■ Data for this exercise ■
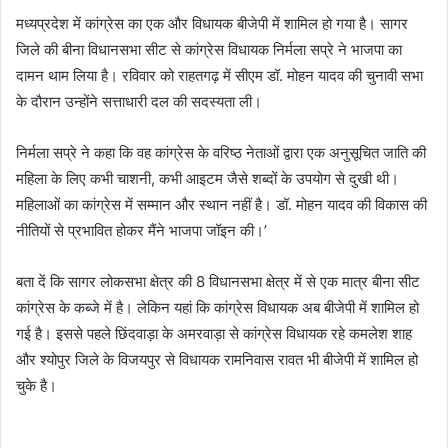
मध्यप्रदेश में कांग्रेस का एक और विधायक बीजेपी में शामिल हो गया है। सागर
जिले की बीना विधानसभा सीट से कांग्रेस विधायक निर्मला सप्रे ने भाजपा का
दामन थाम लिया है। रविवार को राहतगढ़ में सीएम डॉ. मोहन यादव की चुनावी सभा
के दौरान उन्होंने सत्ताधारी दल की सदस्यता ली।
निर्मला सप्रे ने कहा कि वह कांग्रेस के वरिष्ठ नेताओं द्वारा एक अनुसूचित जाति की
महिला के लिए कभी चाशनी, कभी आइटम जैसे शब्दों के उपयोग से दुखी थी।
महिलाओं का कांग्रेस में सम्मान और स्थान नहीं है। डॉ. मोहन यादव की विकास की
नीतियों से प्रभावित होकर मैंने भाजपा जॉइन की।’
बता दें कि सागर लोकसभा क्षेत्र की 8 विधानसभा क्षेत्र में से एक मात्र बीना सीट
कांग्रेस के कब्जे में है। लेकिन यहां कि कांग्रेस विधायक अब बीजेपी में शामिल हो
गई है। इससे पहले छिंदवाड़ा के अमरवाड़ा से कांग्रेस विधायक रहे कमलेश शाह
और श्योपुर जिले के विजयपुर से विधायक रामनिवास रावत भी बीजेपी में शामिल हो
चुके है।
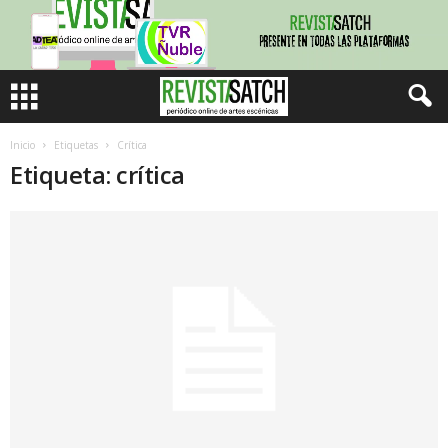
Inicio
Etiquetas
Crítica
Etiqueta: crítica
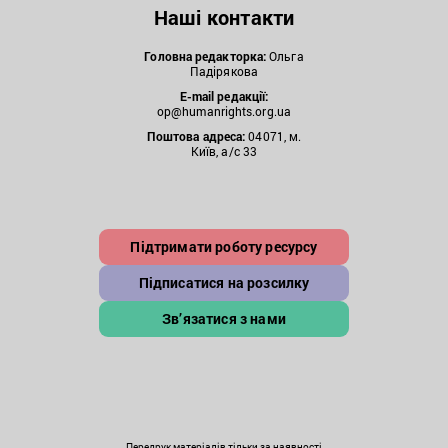
Наші контакти
Головна редакторка:
Ольга
Падірякова
E-mail редакції:
op@humanrights.org.ua
Поштова
адреса:
04071, м.
Київ, а/с 33
Підтримати роботу ресурсу
Підписатися на розсилку
Зв’язатися з нами
Передрук матеріалів тільки за наявності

■ Problem requirements ■
Repeat only what runs from the line holding "Наші контакти" to the end of the data, keeping every line exactly as written, first and last included.

■ Written response ■
Наші контакти
Головна редакторка:
Ольга
Падірякова
E-mail редакції:
op@humanrights.org.ua
Поштова
адреса:
04071, м.
Київ, а/с 33
Підтримати роботу ресурсу
Підписатися на розсилку
Зв’язатися з нами
Передрук матеріалів тільки за наявності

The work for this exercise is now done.